Dos manzanas más allá el alemán señaló la acera de enfrente.

—Allí. El lugar que indicaba parecía ser un club nocturno decorado con banderas nazis. Un letrero de madera rezaba:

Cafetería Aria.

—¿Está loco, hombre? —preguntó el americano.

—¿No he acertado hasta ahora, amigo mío? Entre, por favor. En ningún lugar estará más seguro. Aquí los Camisas de Estiércol no son bien recibidos; tampoco pueden pagarlo. Estará a salvo mientras no haya zurrado a un oficial de la SS o a un alto funcionario del Partido. No lo ha hecho, ¿verdad?

Paul sacudió la cabeza. Aunque de mala gana, siguió a su compañero al interior. Inmediatamente comprendió qué había querido decir al referirse al precio de admisión. Un letrero ponía:

20 U$S / 40 DM.

«Joder», pensó. En el sitio más caro que había visitado en Nueva York, el Debonair Club, se cobraban cinco dólares. ¿Cuánto dinero llevaba encima? Esa suma era casi la mitad de lo que Morgan le había dado. Pero el portero, al reconocer al alemán de los mostachos, les hizo señas de que pasaran sin cobrarles nada.

Atravesaron una cortina hacia un bar pequeño y oscuro, atestado de antigüedades y cachivaches, carteles de películas y botellas polvorientas.

—¡Otto! —El encargado del bar estrechó la mano a su compañero.

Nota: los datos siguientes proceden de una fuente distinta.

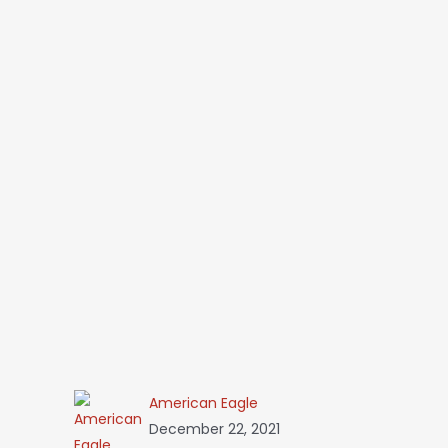
American Eagle
December 22, 2021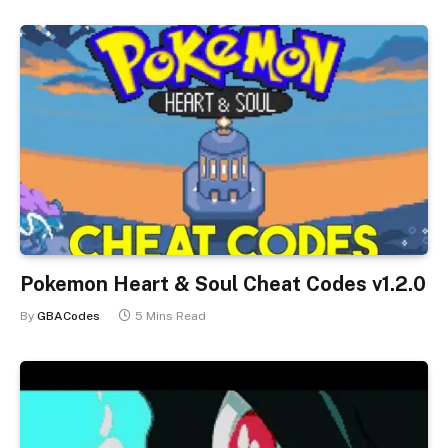
Pokemon Heart & Soul Cheat Codes v1.2.0
By
GBACodes
5 Mins Read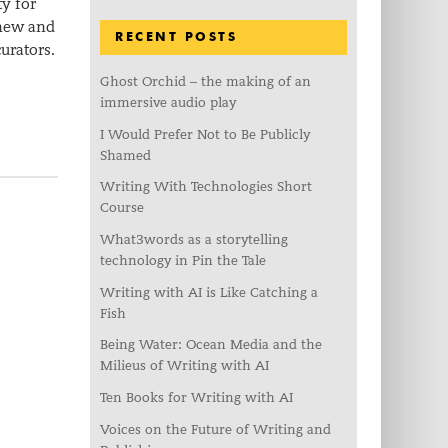
y for
 new and
RECENT POSTS
urators.
Ghost Orchid – the making of an
immersive audio play
I Would Prefer Not to Be Publicly
Shamed
Writing With Technologies Short
Course
What3words as a storytelling
technology in Pin the Tale
Writing with AI is Like Catching a
Fish
Being Water: Ocean Media and the
Milieus of Writing with AI
Ten Books for Writing with AI
Voices on the Future of Writing and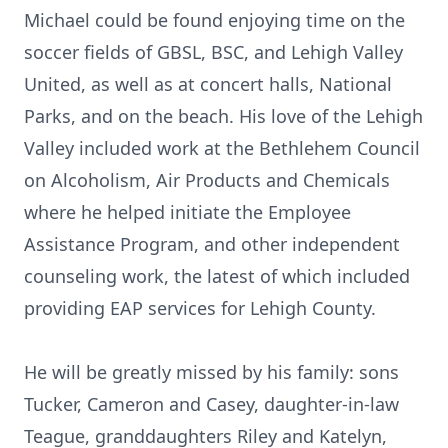
Michael could be found enjoying time on the
soccer fields of GBSL, BSC, and Lehigh Valley
United, as well as at concert halls, National
Parks, and on the beach. His love of the Lehigh
Valley included work at the Bethlehem Council
on Alcoholism, Air Products and Chemicals
where he helped initiate the Employee
Assistance Program, and other independent
counseling work, the latest of which included
providing EAP services for Lehigh County.
He will be greatly missed by his family: sons
Tucker, Cameron and Casey, daughter-in-law
Teague, granddaughters Riley and Katelyn,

Otto dejó su caja en la barra e indicó a Paul que hiciera otro tanto.

—¿No ibas a entregar una sola caja?

—Es que mi camarada me ha ayudado a cargar con otra; hay diez botellas sólo en esa. Con esto el total asciende a setenta marcos, ¿verdad?

—He pedido una sola caja. Necesito una sola. Pagaré sólo una.

Mientras los hombres discutían Paul se concentró en la potente voz que surgía de una radio grande, detrás del mostrador:

«La ciencia moderna ha descubierto mil maneras de proteger el cuerpo contra las enfermedades. Sin embargo, si usted no aplica estas sencillas normas de higiene, puede enfermar gravemente. Con tantos visitantes extranjeros en la ciudad es posible que haya nuevas cepas de infección. Por eso es vital tener en cuenta las reglas sanitarias».

Acabadas las negociaciones, al parecer a su entera satisfacción, Otto echó un vistazo por la ventana.

—Aún rondan por ahí. Tomemos una cerveza. Le permitiré pagarme una.

Notó que Paul miraba la radio; pese a lo alto del volumen, sólo él parecía prestarle atención.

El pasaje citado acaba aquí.